Update the lib/boost.php lib/dsstats.php lib/rrd.php and poller_boost.php and let me know the difference.

eschoeller commented 4 years ago

Applied the updates.

I do see these in cacti.log:

 2019/09/22 10:53:08 - BOOST WARNING: Stale Poller Data Found! Item Time:'1569171061', RRD Time:'1569171062' Ignoring Value!
2019/09/22 10:53:08 - BOOST WARNING: Stale Poller Data Found! Item Time:'1569171061', RRD Time:'1569171062' Ignoring Value!
2019/09/22 10:53:08 - BOOST WARNING: Stale Poller Data Found! Item Time:'1569171061', RRD Time:'1569171062' Ignoring Value!
2019/09/22 10:53:08 - BOOST WARNING: Stale Poller Data Found! Item Time:'1569171061', RRD Time:'1569171062' Ignoring Value!

I may just need to flush some tables. I'll keep monitoring, but this is a huge improvement. thank you! I'm going to likely drop off the radar until tomorrow.

eschoeller commented 4 years ago

I'm actually getting a lot of those Stale Poller Data messages. I don't think flushing the output tables would help. I can say that after every poller run the poller_output table still has data in it. I can't easily cross-reference the output in the table to the Stale Poller data messages. I think that log line should include the device ID and the data source ID for better troubleshooting.
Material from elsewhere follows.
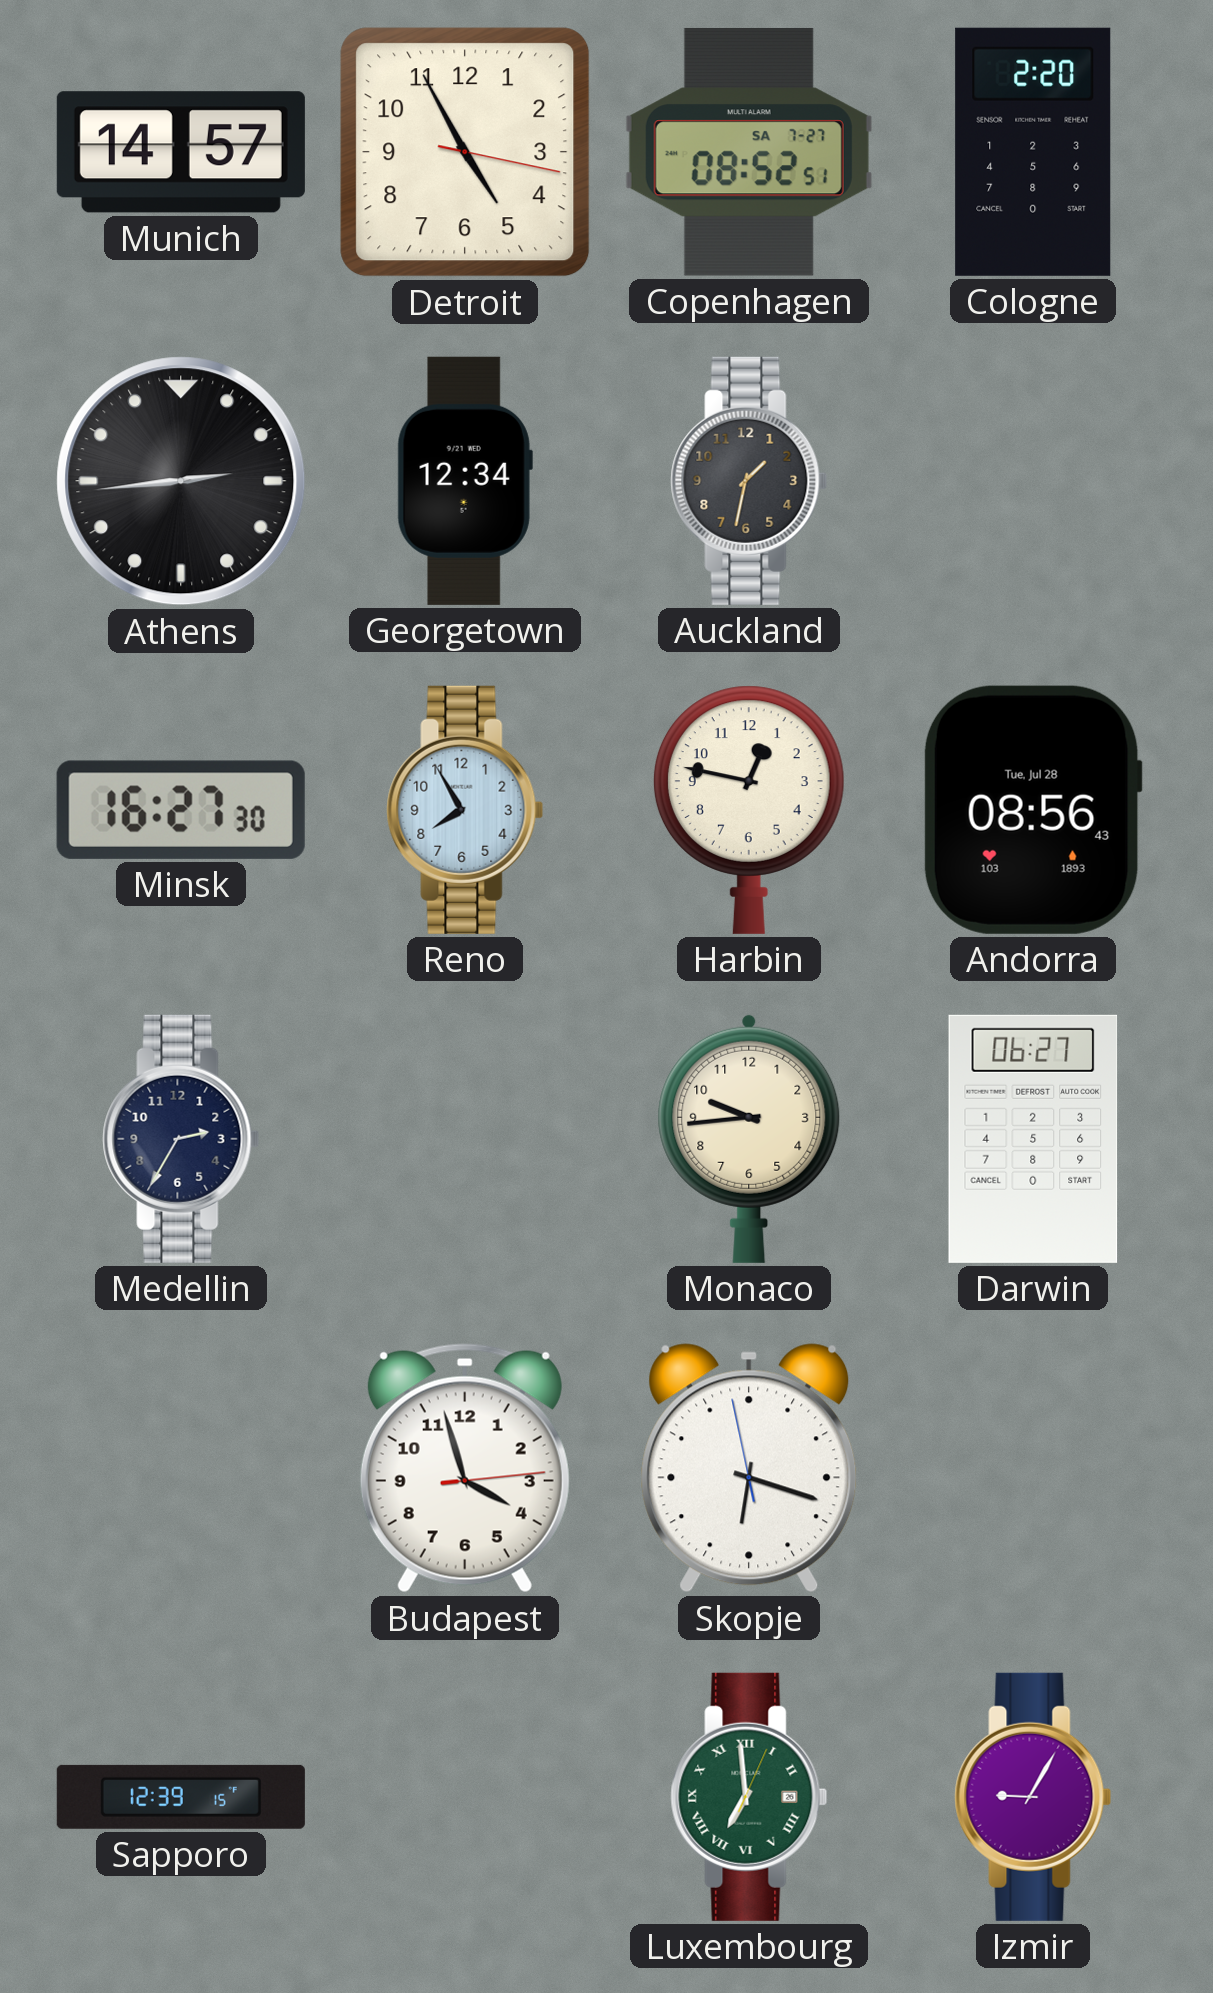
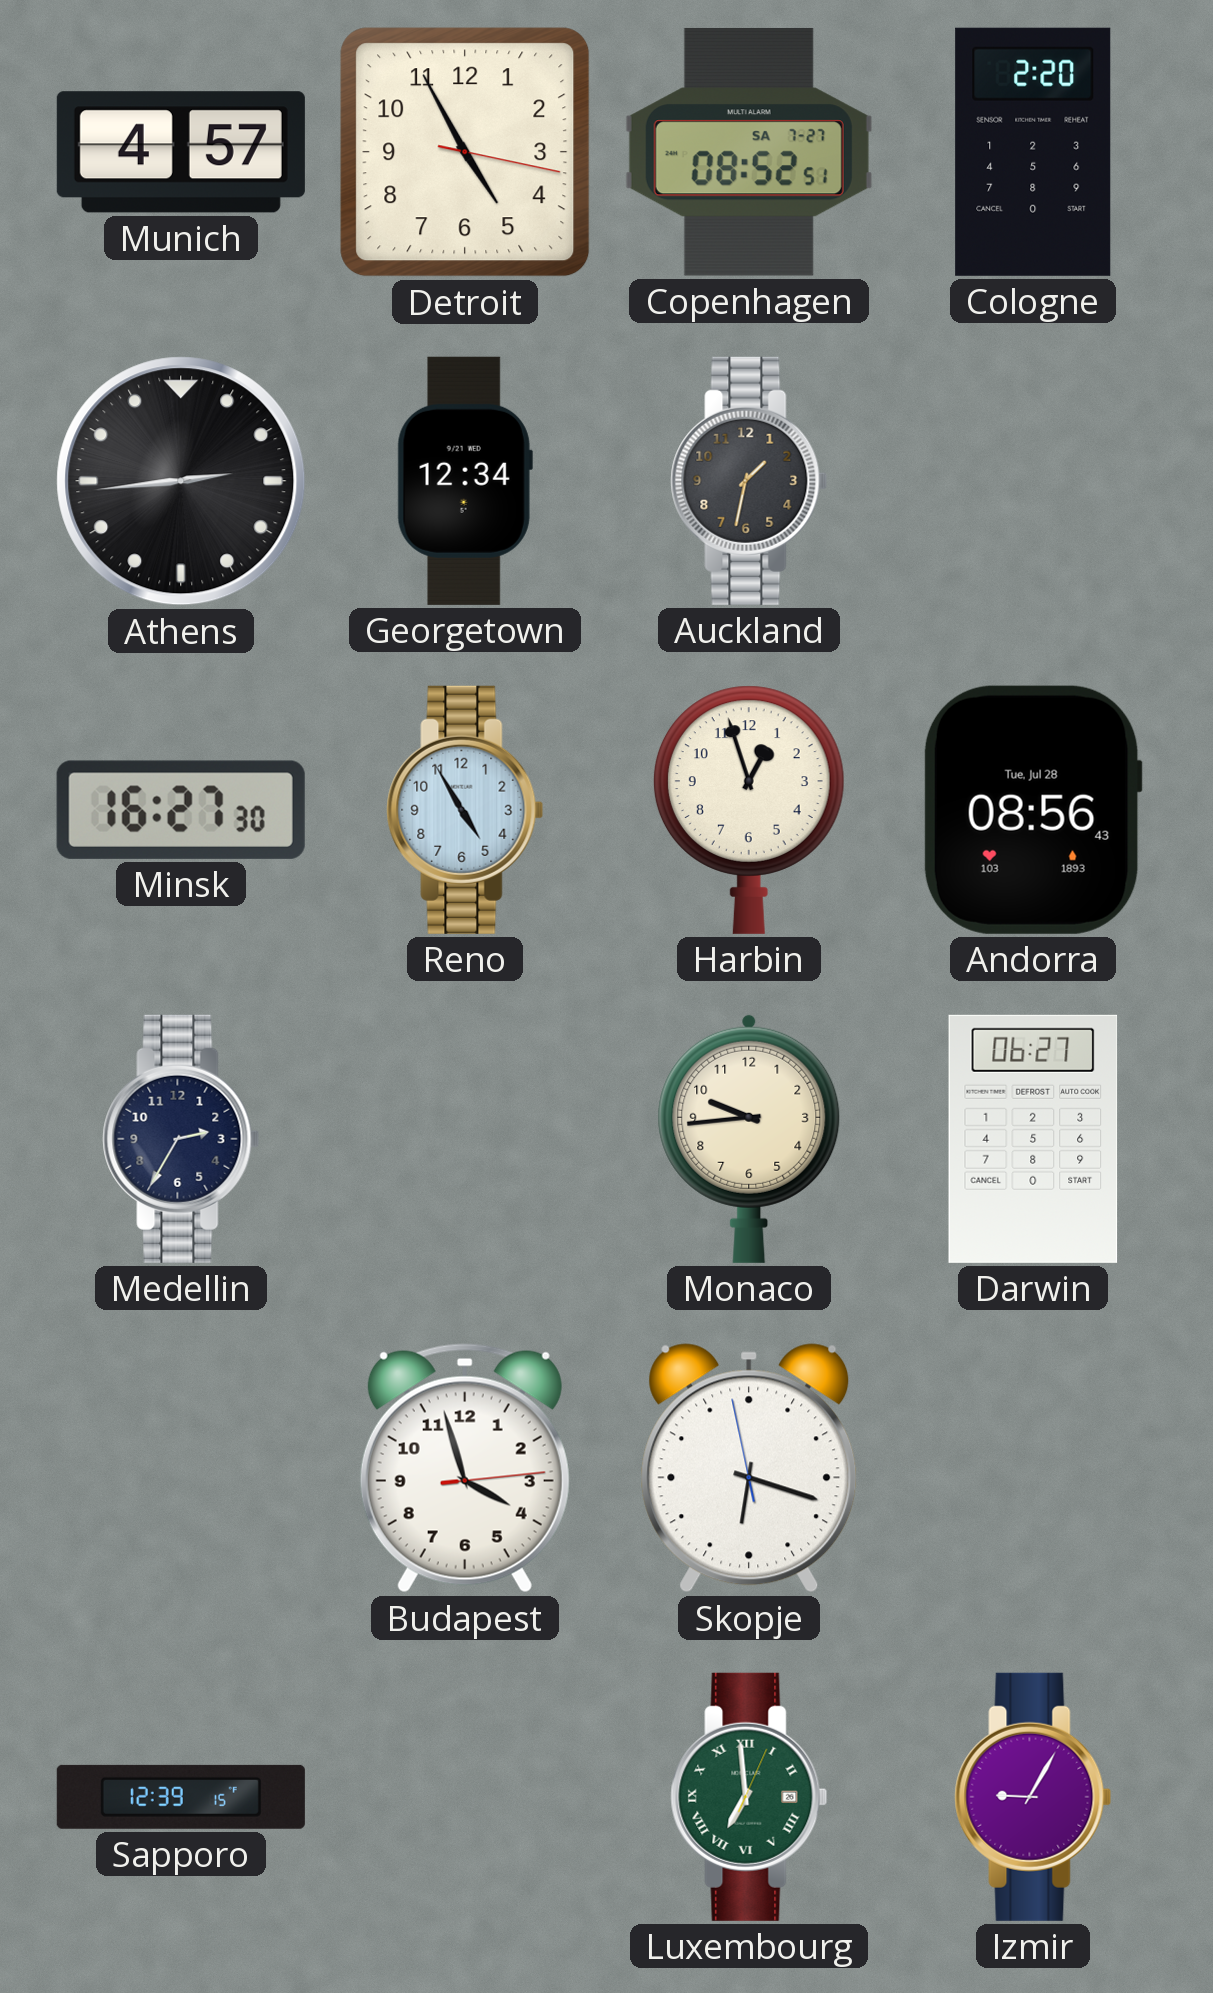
Munich: 14:57 -> 4:57
Reno: 7:55 -> 4:55
Harbin: 12:47 -> 12:57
cigamit commented 4 years ago

Thanks for the feedback. What RRDtool version are you on? I'll fix that 'stale' data bit. It's not an issue past RRDtool 1.5 as we ignore it.

eschoeller commented 4 years ago

I'm on rrdtool 1.7.0. I was thinking about upgrading soon. Does the message indicate data loss?

cigamit commented 4 years ago

No, there is no data loss. Just an old message that can be ignored now. I'll have it fixed shortly.

cigamit commented 4 years ago

Taking that back. Update lib/boost.php and poller_boost.php with the latest updates.

cigamit commented 4 years ago

Boost should be plenty fast now. Especially for large boost tables.

eschoeller commented 4 years ago

Applied. I'll let you know. My plans for today keep getting shifted back. But at some point I am certainly stepping away from the computer ;)

eschoeller commented 4 years ago

Dang, it's taking forever to run again. I might have grabbed the wrong files. Yep. I got the files from the develop branch. Woops. Fixing ..

eschoeller commented 4 years ago

OK, it's back to 30 second runtime. Stale messages appear to be gone as well.